■ EXERCISE OBJECTIVE: Exact copies of all the lines below are needed, without the pictures.

[Saved entries]
# # # #
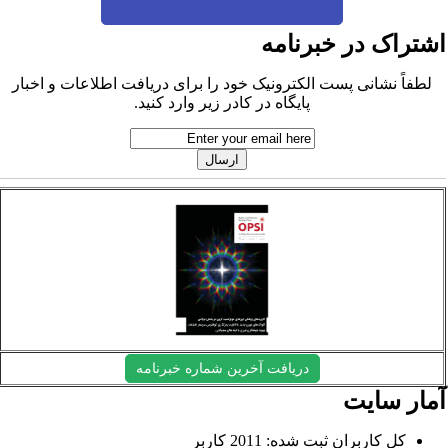
شتراک در خبرنامه
لطفاً نشانی پست الکترونیک خود را برای دریافت اطلاعات و اخبار
پایگاه در کادر زیر وارد کنید.
دریافت آخرین شماره خبرنامه
مار سایت
کل کاربران ثبت شده: 2011 کاربر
# # # #
■ WORKED SOLUTION:
شتراک در خبرنامه
لطفاً نشانی پست الکترونیک خود را برای دریافت اطلاعات و اخبار
پایگاه در کادر زیر وارد کنید.
دریافت آخرین شماره خبرنامه
مار سایت
کل کاربران ثبت شده: 2011 کاربر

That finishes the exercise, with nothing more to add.